## Task requirements
Every line below that contains the word "erstellen" must be copied.

▬▬▬▬▬▬▬▬▬▬

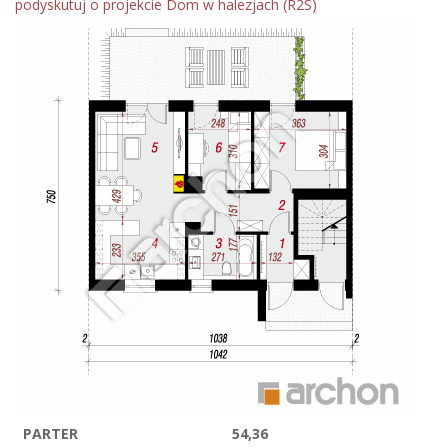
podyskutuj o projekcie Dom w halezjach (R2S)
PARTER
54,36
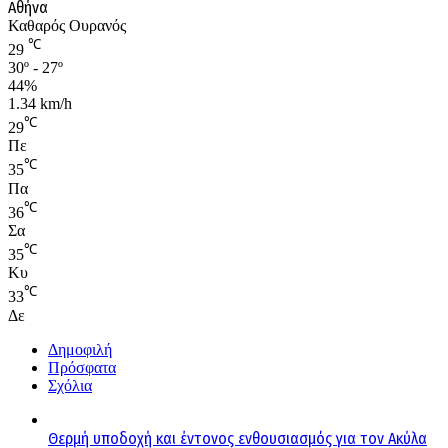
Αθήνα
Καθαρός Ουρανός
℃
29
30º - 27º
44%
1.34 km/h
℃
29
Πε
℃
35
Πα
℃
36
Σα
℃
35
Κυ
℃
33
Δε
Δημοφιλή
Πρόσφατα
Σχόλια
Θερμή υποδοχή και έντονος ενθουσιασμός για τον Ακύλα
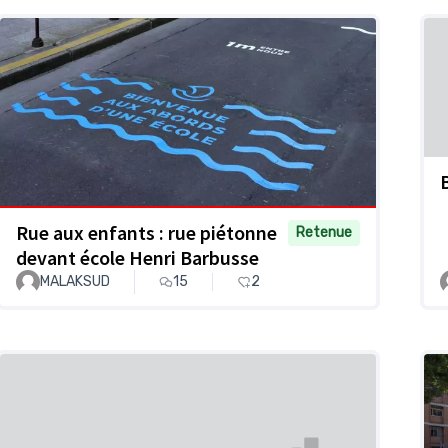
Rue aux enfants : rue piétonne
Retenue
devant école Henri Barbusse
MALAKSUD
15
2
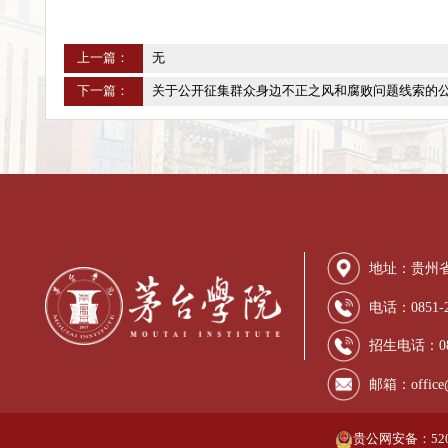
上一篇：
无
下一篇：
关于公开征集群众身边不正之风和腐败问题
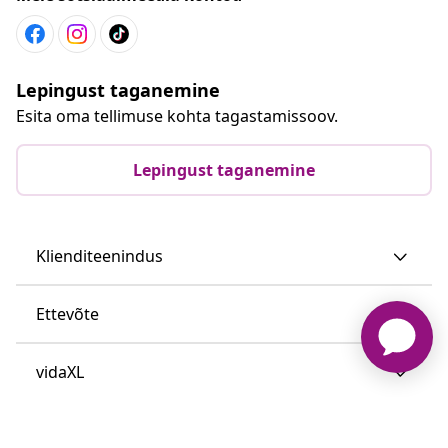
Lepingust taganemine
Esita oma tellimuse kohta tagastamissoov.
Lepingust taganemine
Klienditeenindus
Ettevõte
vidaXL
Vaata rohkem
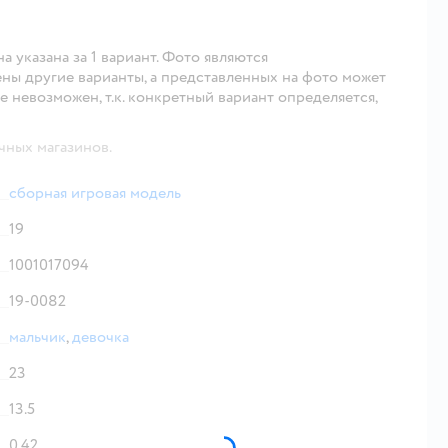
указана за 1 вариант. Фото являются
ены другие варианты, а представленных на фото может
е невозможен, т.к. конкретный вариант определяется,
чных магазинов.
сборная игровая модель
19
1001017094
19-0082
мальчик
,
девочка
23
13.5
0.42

▬▬▬▬▬▬▬▬▬▬

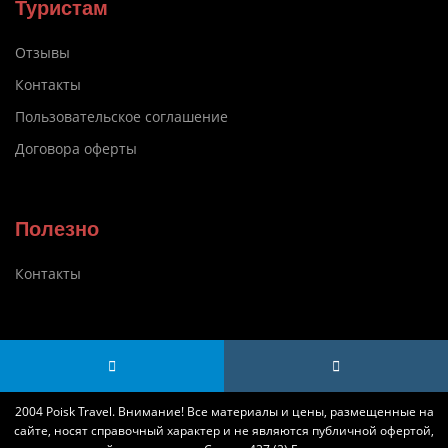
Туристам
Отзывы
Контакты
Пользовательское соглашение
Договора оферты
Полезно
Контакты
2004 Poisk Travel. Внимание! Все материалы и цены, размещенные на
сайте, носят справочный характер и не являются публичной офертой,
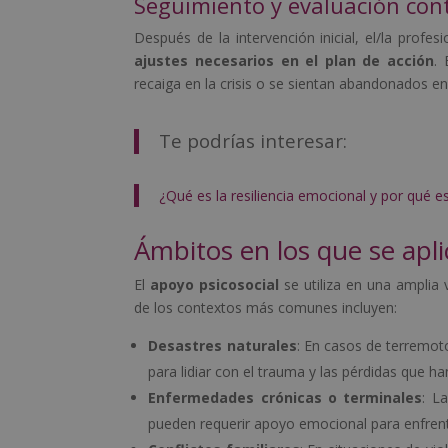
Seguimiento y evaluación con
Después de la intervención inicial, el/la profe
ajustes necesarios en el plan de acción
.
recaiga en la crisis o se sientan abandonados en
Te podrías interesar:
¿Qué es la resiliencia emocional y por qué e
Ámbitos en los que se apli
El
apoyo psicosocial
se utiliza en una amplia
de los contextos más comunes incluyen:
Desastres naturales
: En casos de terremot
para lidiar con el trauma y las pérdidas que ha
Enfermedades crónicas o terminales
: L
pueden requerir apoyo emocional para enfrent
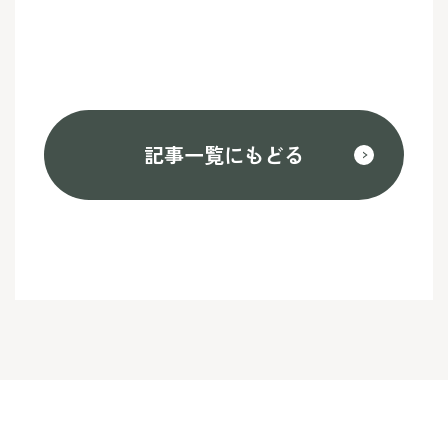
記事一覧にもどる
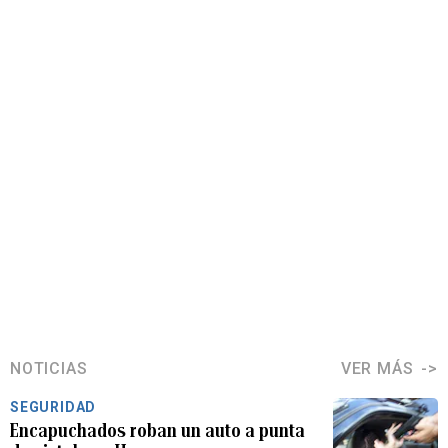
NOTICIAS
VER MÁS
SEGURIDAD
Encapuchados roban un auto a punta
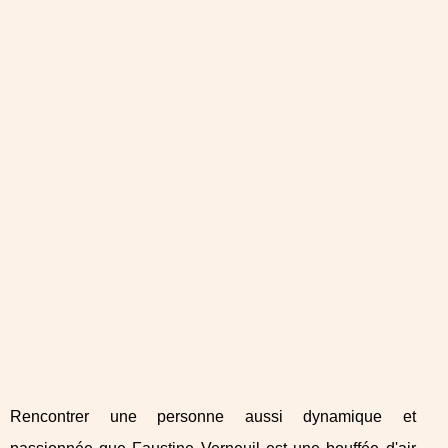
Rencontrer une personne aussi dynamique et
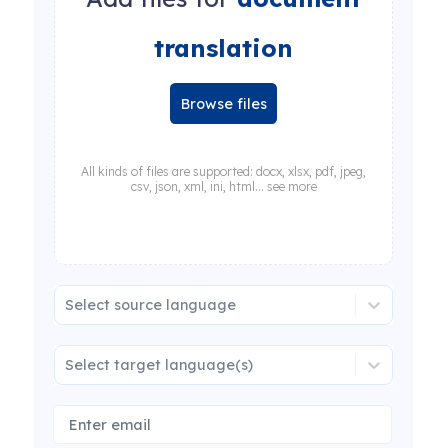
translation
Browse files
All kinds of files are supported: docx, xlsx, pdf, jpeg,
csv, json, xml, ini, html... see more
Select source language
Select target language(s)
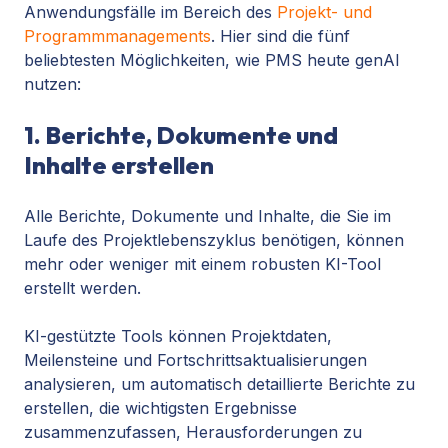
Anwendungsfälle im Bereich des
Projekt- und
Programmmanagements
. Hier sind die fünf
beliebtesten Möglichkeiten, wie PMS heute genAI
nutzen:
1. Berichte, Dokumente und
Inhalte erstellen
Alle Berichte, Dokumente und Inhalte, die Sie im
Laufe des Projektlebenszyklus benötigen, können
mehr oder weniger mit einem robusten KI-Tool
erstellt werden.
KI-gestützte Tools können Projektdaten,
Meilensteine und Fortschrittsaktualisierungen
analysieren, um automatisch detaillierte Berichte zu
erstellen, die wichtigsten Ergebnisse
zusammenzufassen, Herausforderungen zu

▬▬▬▬▬▬▬▬▬▬

## Final answer
Inhalte erstellen
erstellen, die wichtigsten Ergebnisse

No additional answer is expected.